Serverless vs Containers vs Edge

When deploying MCP servers to the cloud, you have three fundamental architectural choices: serverless functions, containers, and edge computing. Each approach has distinct characteristics that affect performance, cost, and operational complexity.

This lesson provides a deep technical comparison to help you make informed deployment decisions.

The Three Paradigms

Serverless Functions (AWS Lambda)

Serverless functions execute your code in response to events, with the cloud provider managing all infrastructure.

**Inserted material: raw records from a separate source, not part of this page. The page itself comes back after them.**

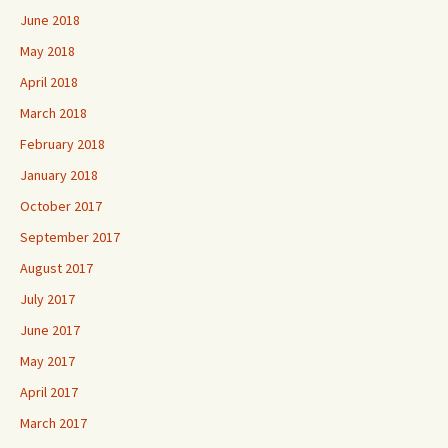
June 2018
May 2018
April 2018
March 2018
February 2018
January 2018
October 2017
September 2017
August 2017
July 2017
June 2017
May 2017
April 2017
March 2017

┌─────────────────────────────────────────────────────────────────┐
│                    SERVERLESS ARCHITECTURE                      │
├─────────────────────────────────────────────────────────────────┤
│                                                                 │
│   Request ──▶ API Gateway ──▶ Lambda Function ──▶ Response      │
│                                    │                            │
│                                    ▼                            │
│                              ┌──────────┐                       │
│                              │ Your Code│                       │
│                              │ (frozen) │                       │
│                              └──────────┘                       │
│                                                                 │
│   Between requests: Function is frozen or terminated            │
│   Scaling: Cloud spawns new instances automatically             │
│   Billing: Pay only for execution time (GB-seconds)             │
│                                                                 │
└─────────────────────────────────────────────────────────────────┘

How it works:

Your code is packaged as a deployment artifact (ZIP or container)
When a request arrives, AWS loads your code into a "microVM"
Your handler function executes and returns a response
The runtime may be reused for subsequent requests (warm start) or terminated (cold start)

Rust-specific behavior:

// Lambda handler - runs for each request
async fn handler(event: LambdaEvent<Request>) -> Result<Response, Error> {
    // This code runs per-request
    let response = process_mcp_request(event.payload).await?;
    Ok(response)
}

#[tokio::main]
async fn main() -> Result<(), Error> {
    // This runs ONCE during cold start
    // Initialize expensive resources here
    tracing_subscriber::fmt::init();

    run(service_fn(handler)).await
}

Containers (Google Cloud Run)

Containers package your application with its dependencies into a portable image that runs on managed infrastructure.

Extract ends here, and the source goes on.